I have always described myself as an American national with an African ethos. I was raised in a Liberian home, in the city of Philadelphia, which has a large Liberian community. Because of this, I realized early on that there was something that made me different from other kids that I encountered. I never cared to label it; I just knew that it characterized me. It was not just the fact that my parents were immigrants, or that they were working their way towards “the American dream;” it was something else.
I tried to ignore the growing disconnect between who I was at home and who my American classmates appeared to be. I was taught at a young age not to talk back, not to cause trouble, and that my education was my parents’ investment to ensure that I could take care of them in the future. I was forbidden from calling teachers by their first name even if they allowed such “disrespectful nonsense.” I ate sandwiches at school for lunch and came home to fufu, cassava leaf and rice, or whatever African food my parents had time to cook. Although I enjoyed the double exposure, I recognized more areas of difference between my Liberian and American identities.

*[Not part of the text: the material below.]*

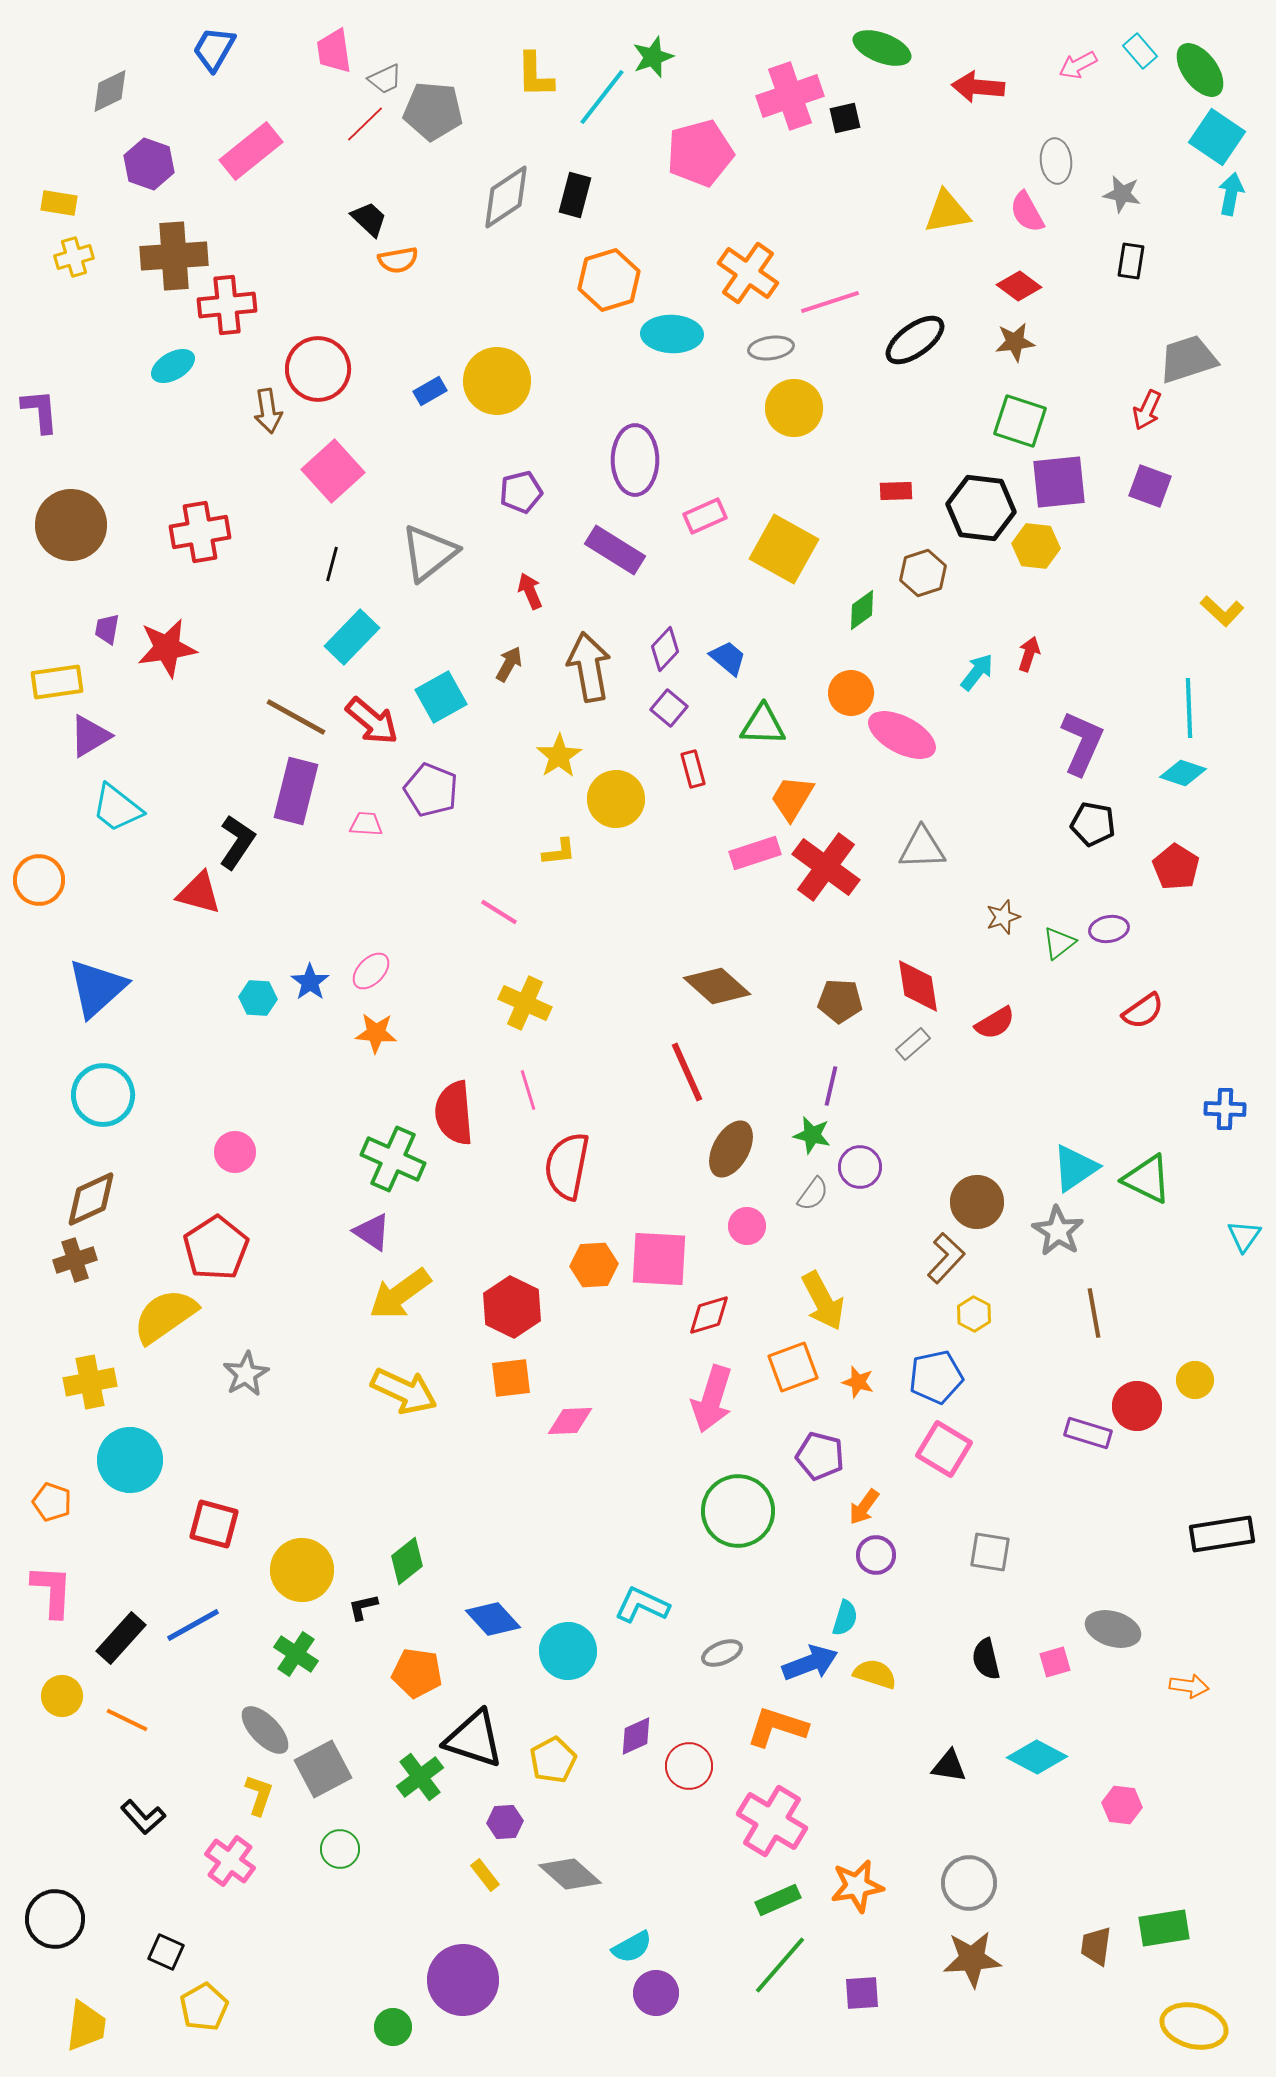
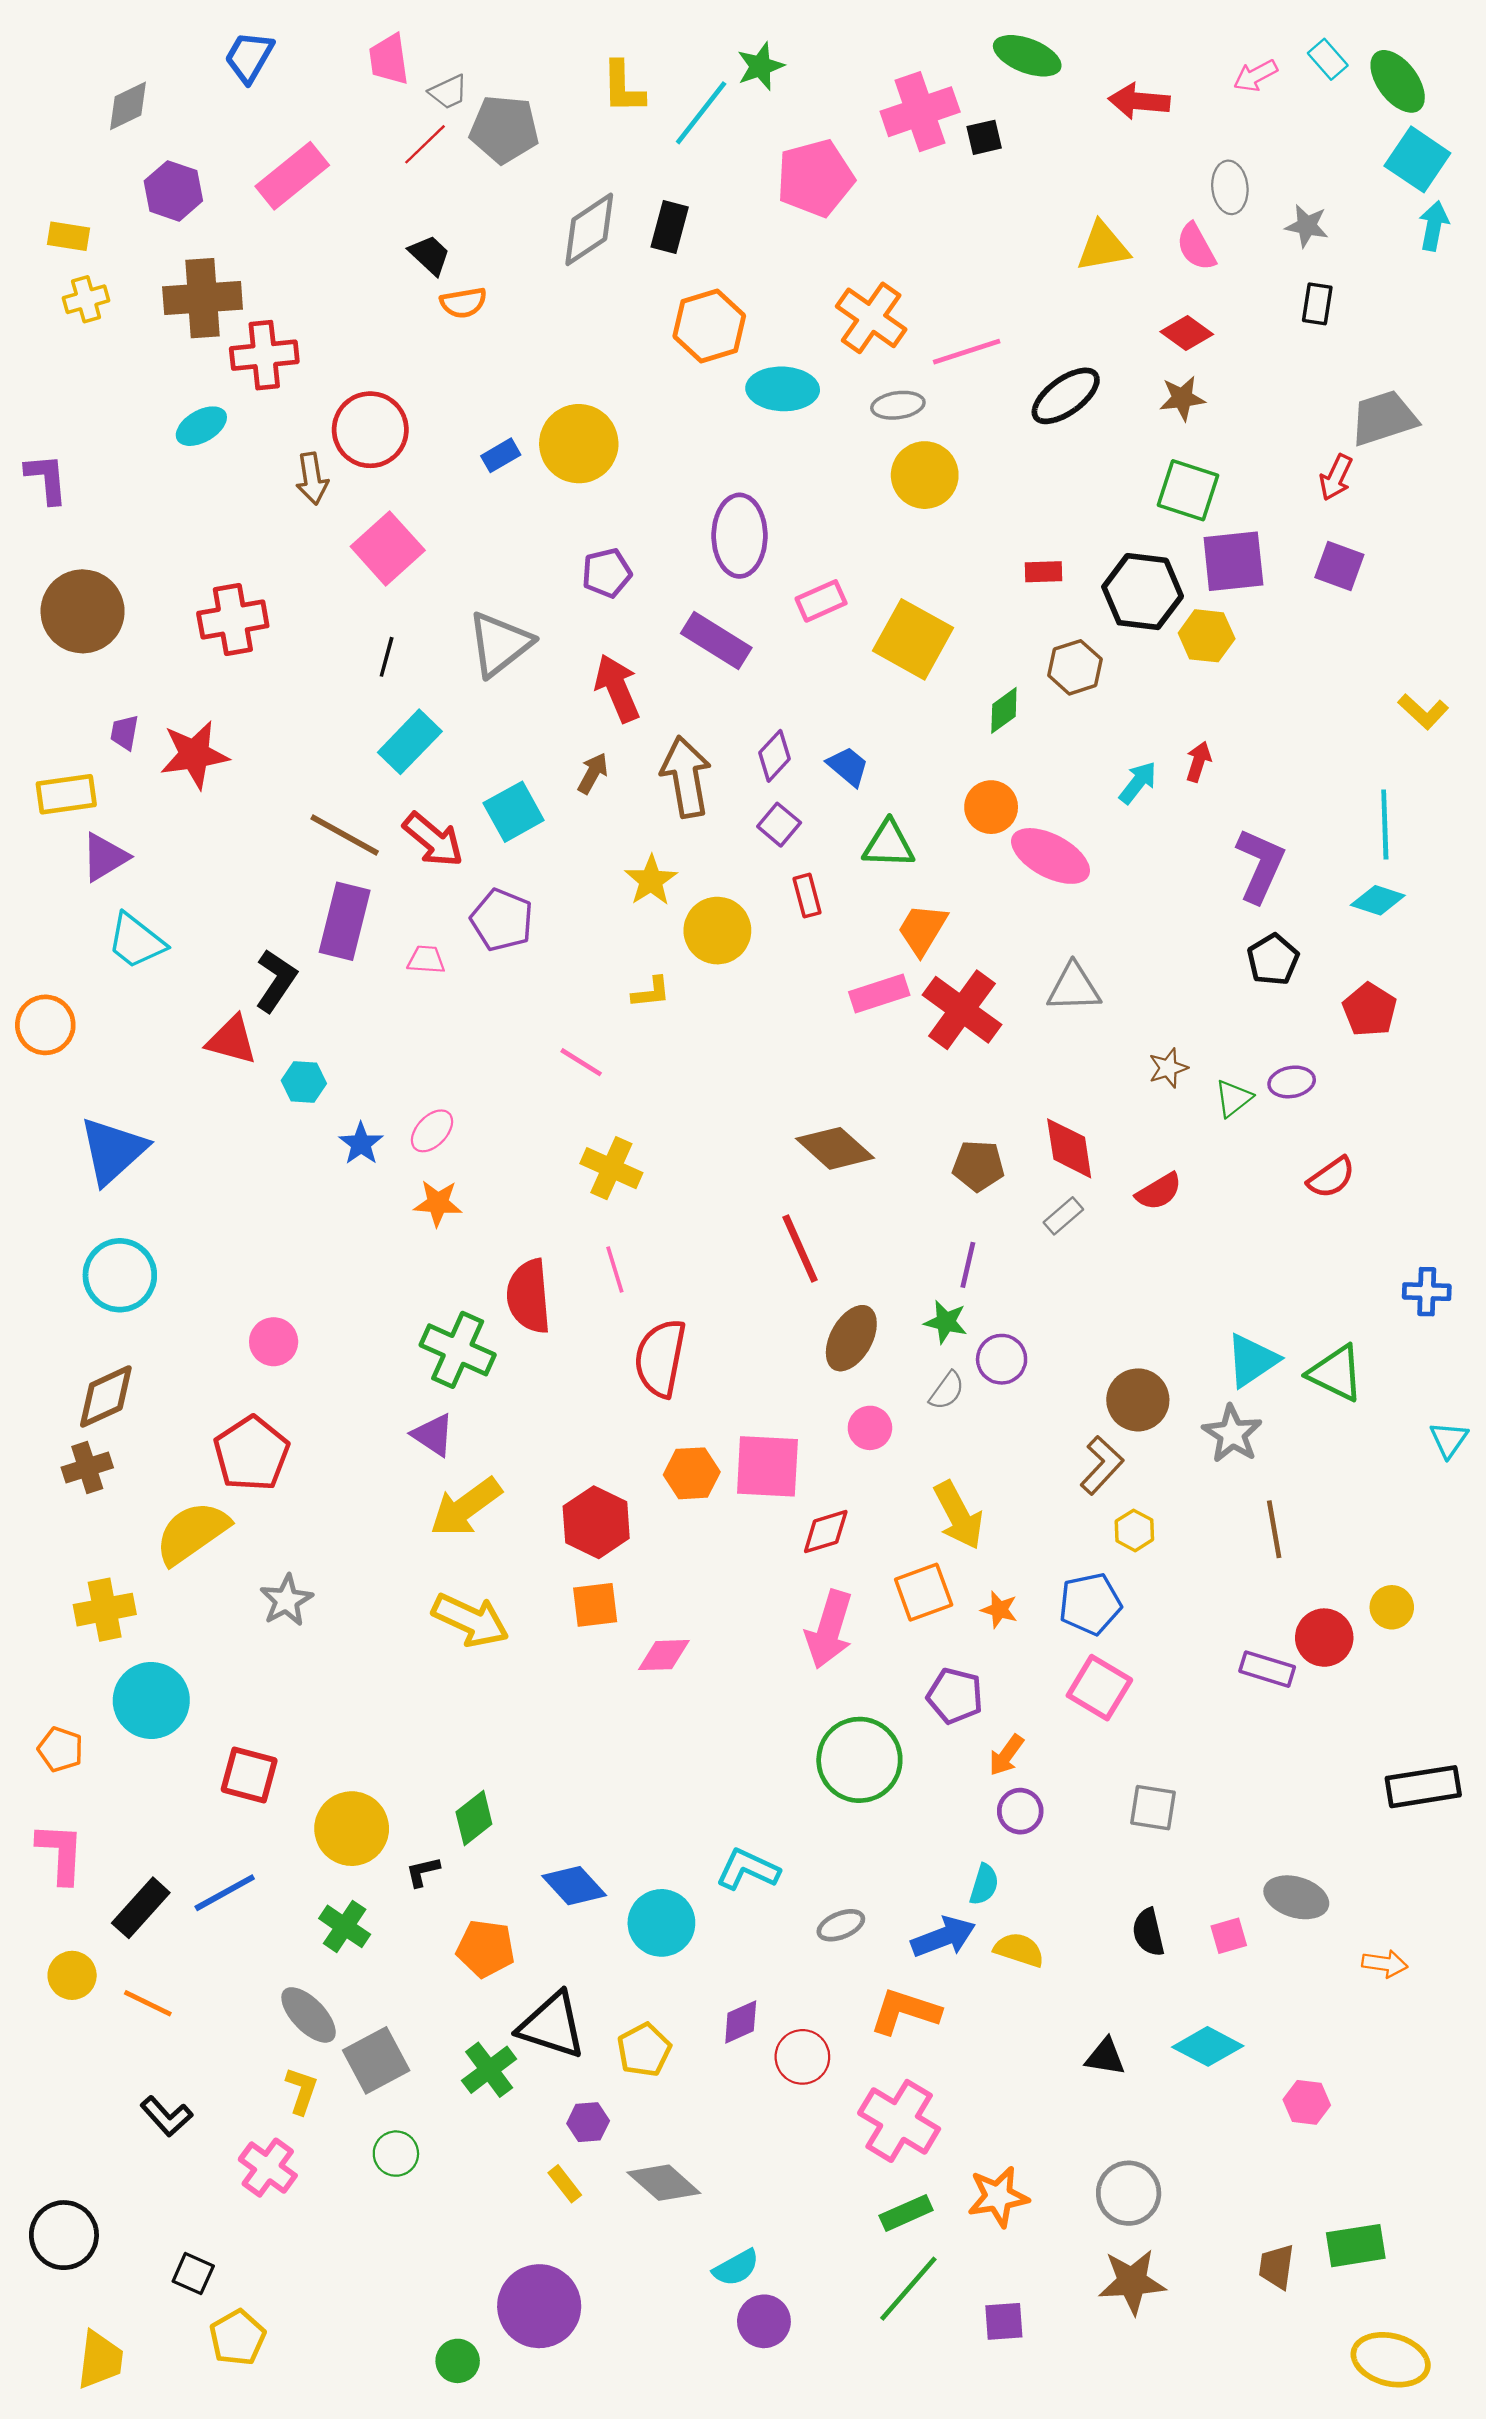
red arrow: (530, 591) -> (617, 688), size x1.6
black pentagon: (1093, 824) -> (1273, 960), turned 30
cyan hexagon: (258, 998) -> (304, 1082), moved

By age five, I mastered the art of interpreting my parents’ accent for my teachers and friends. I was proud of my skill, but could not ignore the fact that while I understood their Liberian English, I could not speak the native dialects that my extended family spoke. There are more than fifty people that have been introduced to me as “Aunty, Uncle, Grandma, and Grandpa [insert name here].” They all had mixed reactions to my “Americanness.” While some accepted it as a survival mechanism for the future, others scolded my parents for not immersing me further into Liberian traditions. To compensate, my parents used the word “no” often, even when they could afford to say “yes.” At times it was difficult to understand why rules at home were different for me than for my classmates. But, as I grew older I recognized their value.
Philadelphia has been my home for most of my life, but my heart frequently takes me elsewhere. My parents and family always tell me stories of their travels around the world. It amazes me that African bloodlines have created a narrative on various lands. Because of this, I knew from a young age that I wanted to travel. I wanted a life filled with opportunities to share and learn more about my place in the world as an African woman. As I have gotten older, I have been blessed with more opportunities to enter the outside world in order to reinforce and discover my African identity. The most meaningful opportunity was the nine months I studied abroad in Italy. During that time I also traveled to France and Tunisia. Though they are distinct, a single conclusion held true for all three: I would not only have to represent the US, but Africa as well.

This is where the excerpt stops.